Kate: I can’t wait for your album to come out. It’s going to be brilliant. 

Hannah: I’ll send it to you. I really want to hear your album, I don’t know if I can wait until yours comes out. 

Kate: We can do a secret swap. It’s funny, the effect it has on me — it’s such a time machine back to seeing you play every night on tour. It’s funny what it does to your blood, when you have that sort of relationship with songs. 
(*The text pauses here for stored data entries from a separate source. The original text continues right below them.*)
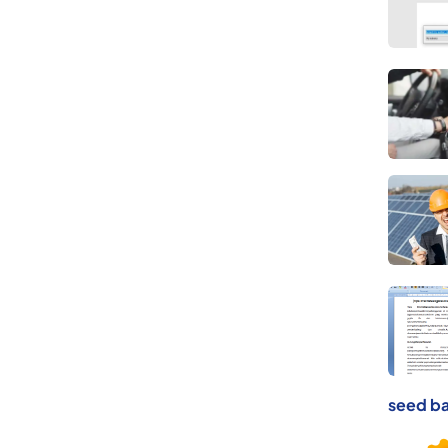
seed ba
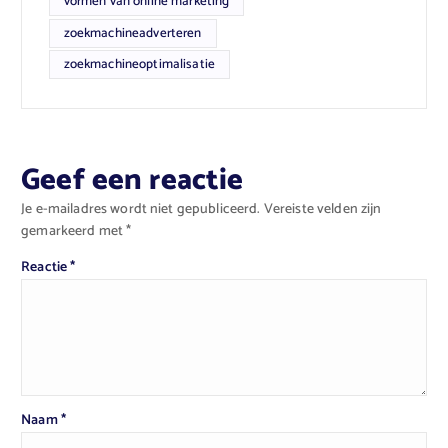
vormen van online marketing
zoekmachineadverteren
zoekmachineoptimalisatie
Geef een reactie
Je e-mailadres wordt niet gepubliceerd.
Vereiste velden zijn
gemarkeerd met
*
Reactie
*
Naam
*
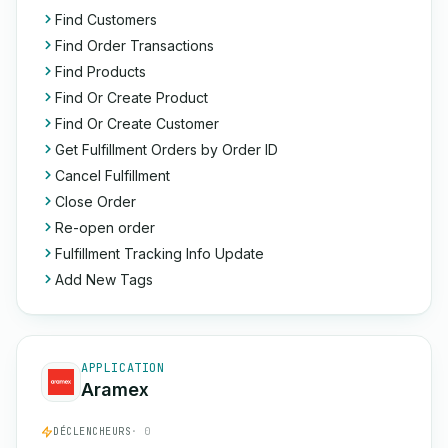
Find Customers
Find Order Transactions
Find Products
Find Or Create Product
Find Or Create Customer
Get Fulfillment Orders by Order ID
Cancel Fulfillment
Close Order
Re-open order
Fulfillment Tracking Info Update
Add New Tags
APPLICATION
Aramex
DÉCLENCHEURS
· 0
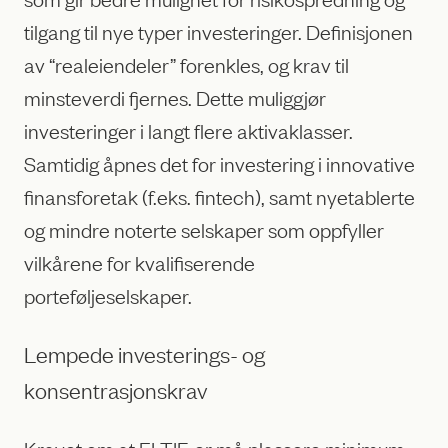
tilgang til nye typer investeringer. Definisjonen
av “realeiendeler” forenkles, og krav til
minsteverdi fjernes. Dette muliggjør
investeringer i langt flere aktivaklasser.
Samtidig åpnes det for investering i innovative
finansforetak (f.eks. fintech), samt nyetablerte
og mindre noterte selskaper som oppfyller
vilkårene for kvalifiserende
porteføljeselskaper.
Lempede investerings- og
konsentrasjonskrav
(Photo Credit: Vanessa Heins)

Hannah Georgas began creating the album All That Emotion about a year after the release of her celebrated 2016 album For Evelyn — starting with an intensive process of writing and demoing songs in her Toronto apartment, and finishing with a month long retreat in Los Angeles. She began the record making process in the middle of 2018 when she traveled to Long Pond, the upstate New York studio & home of producer Aaron Dessner of The National.

The writing of the album found Hannah creating her most personal album to date. “All That Emotion’s album cover is an old family photo,” says Hannah. “I love the image because it captures this calm confidence. It looks like people are watching a performance and it seems like he’s diving in without a second thought. Similarly, I find that it parallels the approach needed within art. The calm confidence of expressing yourself without the thought of consequence, regardless of anyone watching.”

On the album, you’ll hear about bad habits and prayerful families — right and wrong love — mistakes and moving on — casual cruelty and most of all, change. Plotting the boundaries of where to place this music it’s emotionally fraught but warm & fuzzy. “An indie-minded avant-pop artist” was the Boston Globe’s formulation for her charms. Think of Fleetwood Mac meets The National; Kate Bush-sized passion with the earthiness of Cat Power or Aimee Mann. The album grows inside you and sticks to your insides. The songs are big tent anthems, rough at the edges but relatable.